■ Exercise directions ■
Reproduce each record exactly, leaving nothing out.

*****

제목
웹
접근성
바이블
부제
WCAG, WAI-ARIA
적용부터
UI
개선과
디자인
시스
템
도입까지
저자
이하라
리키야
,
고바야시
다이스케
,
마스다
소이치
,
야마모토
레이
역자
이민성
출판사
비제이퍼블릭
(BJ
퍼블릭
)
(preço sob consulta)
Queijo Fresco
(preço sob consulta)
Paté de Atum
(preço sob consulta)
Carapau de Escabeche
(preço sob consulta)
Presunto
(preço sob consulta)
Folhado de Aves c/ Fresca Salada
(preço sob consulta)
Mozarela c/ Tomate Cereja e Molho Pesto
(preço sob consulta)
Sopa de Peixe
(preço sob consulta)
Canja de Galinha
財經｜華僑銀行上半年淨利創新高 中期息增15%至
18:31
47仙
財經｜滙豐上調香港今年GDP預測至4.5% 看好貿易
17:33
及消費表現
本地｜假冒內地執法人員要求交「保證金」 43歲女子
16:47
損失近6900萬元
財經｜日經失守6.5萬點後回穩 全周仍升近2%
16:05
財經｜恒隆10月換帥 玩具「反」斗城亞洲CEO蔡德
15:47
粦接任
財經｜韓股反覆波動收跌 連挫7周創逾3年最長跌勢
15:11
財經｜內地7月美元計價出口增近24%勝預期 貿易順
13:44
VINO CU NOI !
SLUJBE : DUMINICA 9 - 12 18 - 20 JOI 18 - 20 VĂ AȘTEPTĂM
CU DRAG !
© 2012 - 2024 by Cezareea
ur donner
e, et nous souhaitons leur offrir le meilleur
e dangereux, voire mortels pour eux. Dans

*****

■ Reply ■
제목
웹
접근성
바이블
부제
WCAG, WAI-ARIA
적용부터
UI
개선과
디자인
시스
템
도입까지
저자
이하라
리키야
,
고바야시
다이스케
,
마스다
소이치
,
야마모토
레이
역자
이민성
출판사
비제이퍼블릭
(BJ
퍼블릭
)
(preço sob consulta)
Queijo Fresco
(preço sob consulta)
Paté de Atum
(preço sob consulta)
Carapau de Escabeche
(preço sob consulta)
Presunto
(preço sob consulta)
Folhado de Aves c/ Fresca Salada
(preço sob consulta)
Mozarela c/ Tomate Cereja e Molho Pesto
(preço sob consulta)
Sopa de Peixe
(preço sob consulta)
Canja de Galinha
財經｜華僑銀行上半年淨利創新高 中期息增15%至
18:31
47仙
財經｜滙豐上調香港今年GDP預測至4.5% 看好貿易
17:33
及消費表現
本地｜假冒內地執法人員要求交「保證金」 43歲女子
16:47
損失近6900萬元
財經｜日經失守6.5萬點後回穩 全周仍升近2%
16:05
財經｜恒隆10月換帥 玩具「反」斗城亞洲CEO蔡德
15:47
粦接任
財經｜韓股反覆波動收跌 連挫7周創逾3年最長跌勢
15:11
財經｜內地7月美元計價出口增近24%勝預期 貿易順
13:44
VINO CU NOI !
SLUJBE : DUMINICA 9 - 12 18 - 20 JOI 18 - 20 VĂ AȘTEPTĂM
CU DRAG !
© 2012 - 2024 by Cezareea
ur donner
e, et nous souhaitons leur offrir le meilleur
e dangereux, voire mortels pour eux. Dans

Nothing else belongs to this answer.